If you have no cause worth dying for, do you have a reason to live?
While sorting through family papers following his father’s massive stroke, Dr. Luke Tayspill, Yale Medical School’s top infectious disease specialist, stumbles across a manuscript written decades earlier by his beloved grandfather. The book bears an ominous title, The Deaths of Lukas Tayspill—not death, but deaths.
A closer inspection reveals that the book is about three characters with the same name. The first two Lucas Tayspills were 19th century Quakers who suffered martyrs’ deaths. The third story—set in the future—ends abruptly with the arrival of a Dr. Lucas Tayspill in a plague-ridden, war torn African land. Was his grandfather foretelling Luke’s own life story—and prophesying his death?

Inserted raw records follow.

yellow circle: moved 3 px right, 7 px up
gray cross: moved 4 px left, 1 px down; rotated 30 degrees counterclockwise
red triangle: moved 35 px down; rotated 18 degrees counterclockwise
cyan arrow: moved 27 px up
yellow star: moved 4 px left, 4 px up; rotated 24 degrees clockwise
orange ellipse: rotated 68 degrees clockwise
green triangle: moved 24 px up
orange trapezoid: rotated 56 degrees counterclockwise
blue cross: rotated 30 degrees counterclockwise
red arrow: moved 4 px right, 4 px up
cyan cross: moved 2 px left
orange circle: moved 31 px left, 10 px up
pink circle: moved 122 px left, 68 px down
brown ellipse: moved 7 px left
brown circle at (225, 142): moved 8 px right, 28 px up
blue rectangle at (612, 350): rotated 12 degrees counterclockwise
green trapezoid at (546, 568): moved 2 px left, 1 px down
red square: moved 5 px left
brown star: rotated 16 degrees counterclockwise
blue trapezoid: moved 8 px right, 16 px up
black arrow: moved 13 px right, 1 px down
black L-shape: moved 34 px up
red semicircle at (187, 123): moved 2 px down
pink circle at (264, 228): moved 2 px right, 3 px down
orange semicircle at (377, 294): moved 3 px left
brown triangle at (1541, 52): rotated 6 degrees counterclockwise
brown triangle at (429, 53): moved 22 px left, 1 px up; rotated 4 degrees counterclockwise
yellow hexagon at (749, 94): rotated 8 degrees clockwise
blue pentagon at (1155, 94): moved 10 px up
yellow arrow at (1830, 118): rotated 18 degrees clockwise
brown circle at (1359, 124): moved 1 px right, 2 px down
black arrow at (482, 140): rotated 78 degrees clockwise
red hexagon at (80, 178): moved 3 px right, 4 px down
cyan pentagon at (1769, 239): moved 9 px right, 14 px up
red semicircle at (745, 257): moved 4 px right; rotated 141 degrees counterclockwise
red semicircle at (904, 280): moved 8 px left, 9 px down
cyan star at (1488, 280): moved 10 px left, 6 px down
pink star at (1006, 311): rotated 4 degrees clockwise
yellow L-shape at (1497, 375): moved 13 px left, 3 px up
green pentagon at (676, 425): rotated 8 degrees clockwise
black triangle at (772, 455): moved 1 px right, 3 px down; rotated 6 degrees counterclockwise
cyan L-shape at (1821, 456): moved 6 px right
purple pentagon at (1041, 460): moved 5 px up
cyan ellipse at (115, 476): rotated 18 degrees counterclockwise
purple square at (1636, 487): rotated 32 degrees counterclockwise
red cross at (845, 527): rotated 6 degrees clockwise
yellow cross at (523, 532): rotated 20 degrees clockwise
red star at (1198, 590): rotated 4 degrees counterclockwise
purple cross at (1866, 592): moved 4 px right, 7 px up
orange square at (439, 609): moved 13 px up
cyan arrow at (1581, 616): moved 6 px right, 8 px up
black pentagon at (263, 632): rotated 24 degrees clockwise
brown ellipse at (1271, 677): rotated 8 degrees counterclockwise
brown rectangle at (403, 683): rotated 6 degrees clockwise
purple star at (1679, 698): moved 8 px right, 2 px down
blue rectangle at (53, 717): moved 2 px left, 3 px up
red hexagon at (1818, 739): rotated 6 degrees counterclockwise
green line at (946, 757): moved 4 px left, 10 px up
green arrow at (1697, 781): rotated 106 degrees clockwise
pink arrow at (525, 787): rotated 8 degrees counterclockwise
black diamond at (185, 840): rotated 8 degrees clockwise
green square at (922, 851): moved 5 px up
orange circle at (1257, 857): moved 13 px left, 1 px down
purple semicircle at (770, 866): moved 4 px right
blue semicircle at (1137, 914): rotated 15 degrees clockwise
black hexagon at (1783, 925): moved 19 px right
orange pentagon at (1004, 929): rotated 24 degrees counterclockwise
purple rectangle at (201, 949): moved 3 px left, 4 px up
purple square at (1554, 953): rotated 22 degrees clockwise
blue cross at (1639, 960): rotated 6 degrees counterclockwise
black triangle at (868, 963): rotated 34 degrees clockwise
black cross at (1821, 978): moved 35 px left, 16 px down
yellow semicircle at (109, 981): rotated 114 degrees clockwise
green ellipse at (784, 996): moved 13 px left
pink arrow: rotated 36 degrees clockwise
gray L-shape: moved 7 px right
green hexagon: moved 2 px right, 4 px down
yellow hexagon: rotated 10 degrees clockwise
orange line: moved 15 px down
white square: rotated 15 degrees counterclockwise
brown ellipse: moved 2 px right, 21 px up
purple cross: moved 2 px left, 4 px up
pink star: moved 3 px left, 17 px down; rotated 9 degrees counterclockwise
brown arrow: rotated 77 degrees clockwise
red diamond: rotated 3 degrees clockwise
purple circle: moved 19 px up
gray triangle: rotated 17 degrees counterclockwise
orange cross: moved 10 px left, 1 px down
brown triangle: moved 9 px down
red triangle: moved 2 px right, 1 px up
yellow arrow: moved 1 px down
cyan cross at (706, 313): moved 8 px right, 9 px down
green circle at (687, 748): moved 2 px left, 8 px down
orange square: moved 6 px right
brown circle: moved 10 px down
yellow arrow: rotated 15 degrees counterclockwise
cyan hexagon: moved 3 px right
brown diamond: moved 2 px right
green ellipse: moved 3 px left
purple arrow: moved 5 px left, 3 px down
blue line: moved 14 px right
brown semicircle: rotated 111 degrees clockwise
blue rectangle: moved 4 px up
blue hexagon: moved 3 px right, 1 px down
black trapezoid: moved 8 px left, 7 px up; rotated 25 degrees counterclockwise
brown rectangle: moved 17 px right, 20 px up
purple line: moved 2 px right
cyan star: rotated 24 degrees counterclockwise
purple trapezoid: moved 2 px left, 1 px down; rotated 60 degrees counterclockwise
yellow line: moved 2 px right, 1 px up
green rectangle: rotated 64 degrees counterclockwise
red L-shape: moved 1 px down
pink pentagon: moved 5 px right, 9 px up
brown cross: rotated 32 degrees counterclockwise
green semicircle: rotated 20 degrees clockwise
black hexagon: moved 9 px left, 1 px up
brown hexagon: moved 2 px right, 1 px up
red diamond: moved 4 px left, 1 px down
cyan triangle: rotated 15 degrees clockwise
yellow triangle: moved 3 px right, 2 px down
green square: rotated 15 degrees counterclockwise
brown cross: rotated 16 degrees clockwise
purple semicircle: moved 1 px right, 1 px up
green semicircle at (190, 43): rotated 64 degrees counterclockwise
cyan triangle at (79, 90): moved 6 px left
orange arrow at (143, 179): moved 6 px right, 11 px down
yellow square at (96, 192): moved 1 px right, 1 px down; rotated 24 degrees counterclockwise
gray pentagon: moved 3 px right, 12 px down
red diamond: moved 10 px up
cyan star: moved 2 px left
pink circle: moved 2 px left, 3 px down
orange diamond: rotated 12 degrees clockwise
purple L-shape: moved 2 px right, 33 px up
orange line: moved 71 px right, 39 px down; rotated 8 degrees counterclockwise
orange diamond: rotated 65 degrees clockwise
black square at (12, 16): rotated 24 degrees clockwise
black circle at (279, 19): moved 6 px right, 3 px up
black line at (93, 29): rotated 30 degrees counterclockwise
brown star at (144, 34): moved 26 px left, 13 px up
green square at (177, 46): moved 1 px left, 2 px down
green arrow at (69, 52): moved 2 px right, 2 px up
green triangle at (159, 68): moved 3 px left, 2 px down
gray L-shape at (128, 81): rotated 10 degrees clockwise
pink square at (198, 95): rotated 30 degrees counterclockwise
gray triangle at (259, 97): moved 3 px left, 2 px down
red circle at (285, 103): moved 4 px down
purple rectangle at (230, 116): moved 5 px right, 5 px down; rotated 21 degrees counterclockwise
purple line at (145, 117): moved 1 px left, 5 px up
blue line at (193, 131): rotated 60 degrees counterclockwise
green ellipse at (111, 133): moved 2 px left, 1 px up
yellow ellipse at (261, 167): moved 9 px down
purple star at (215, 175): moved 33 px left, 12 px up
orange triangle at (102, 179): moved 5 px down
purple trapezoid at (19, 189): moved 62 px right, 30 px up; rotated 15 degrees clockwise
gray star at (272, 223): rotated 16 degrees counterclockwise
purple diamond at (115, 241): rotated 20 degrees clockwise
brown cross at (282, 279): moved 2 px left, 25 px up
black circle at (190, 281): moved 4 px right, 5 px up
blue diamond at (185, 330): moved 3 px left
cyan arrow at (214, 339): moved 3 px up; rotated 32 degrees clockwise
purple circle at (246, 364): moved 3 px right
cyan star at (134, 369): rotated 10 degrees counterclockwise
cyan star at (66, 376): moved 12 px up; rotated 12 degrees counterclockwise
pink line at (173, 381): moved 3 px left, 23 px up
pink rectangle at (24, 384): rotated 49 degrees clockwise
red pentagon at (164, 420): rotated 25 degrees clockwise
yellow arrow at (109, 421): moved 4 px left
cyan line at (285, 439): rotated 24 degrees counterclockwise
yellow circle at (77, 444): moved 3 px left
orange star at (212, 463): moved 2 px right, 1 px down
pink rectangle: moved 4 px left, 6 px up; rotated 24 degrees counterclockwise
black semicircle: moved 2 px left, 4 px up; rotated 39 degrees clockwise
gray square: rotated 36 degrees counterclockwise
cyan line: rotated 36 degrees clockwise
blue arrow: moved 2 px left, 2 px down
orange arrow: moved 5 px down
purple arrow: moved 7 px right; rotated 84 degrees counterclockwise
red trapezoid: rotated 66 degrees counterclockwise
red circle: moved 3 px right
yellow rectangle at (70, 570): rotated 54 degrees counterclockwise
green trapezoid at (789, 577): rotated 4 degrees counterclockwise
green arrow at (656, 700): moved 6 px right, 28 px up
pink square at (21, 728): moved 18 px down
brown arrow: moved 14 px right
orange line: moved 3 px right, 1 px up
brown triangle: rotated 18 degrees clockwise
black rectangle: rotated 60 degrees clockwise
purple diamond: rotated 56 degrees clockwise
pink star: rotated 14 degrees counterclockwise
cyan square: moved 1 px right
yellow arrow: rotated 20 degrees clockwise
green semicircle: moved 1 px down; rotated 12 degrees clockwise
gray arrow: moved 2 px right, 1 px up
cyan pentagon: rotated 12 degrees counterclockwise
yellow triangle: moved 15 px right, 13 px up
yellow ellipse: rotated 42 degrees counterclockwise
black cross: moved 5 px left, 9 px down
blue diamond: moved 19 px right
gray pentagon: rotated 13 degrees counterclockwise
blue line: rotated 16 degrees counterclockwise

Luke sets out on a deeply personal journey to Sierra Leone. But his pilgrimage to understand death leads to a powerful and unexpected encounter with the essence of life. Will Luke fulfill his grandfather’s vision?
PUBLISHERS WEEKLY
Komp (A Window to Heaven), a physician and Yale medical professor, creates a fictional world around Dr. Luke Tayspill, an infectious disease specialist whose father is dying and whose at-times estranged wife Theo has a mysterious illness she refuses to discuss. In addition, Luke finds a manuscript his beloved grandfather wrote which comes close to predicting his own death. Luke's story covers the world: his childhood home in Ohio; war-torn Sarajevo, where Theo served as a war correspondent; London, where she deals with post-traumatic stress and a troubling diagnosis; a quiet Gullah island off the coast of South Carolina with unexpected family connections; and rebel- and illness-infested Sierra Leone, where Luke goes to try to fulfill the story his grandfather started. Komp also jumps between the present and past as she revisits Luke's childhood, his early married years and various points throughout the centuries-long Tayspill family history. Luke's conversion to Christianity is believable, but readers don't get to see the thought processes behind it. While the characters are compelling, there are so many stories here that none of them get the attention or detail they deserve, slowing the book's progress and leaving readers confused. Komp has great potential as a storyteller, but it's not fully realized here.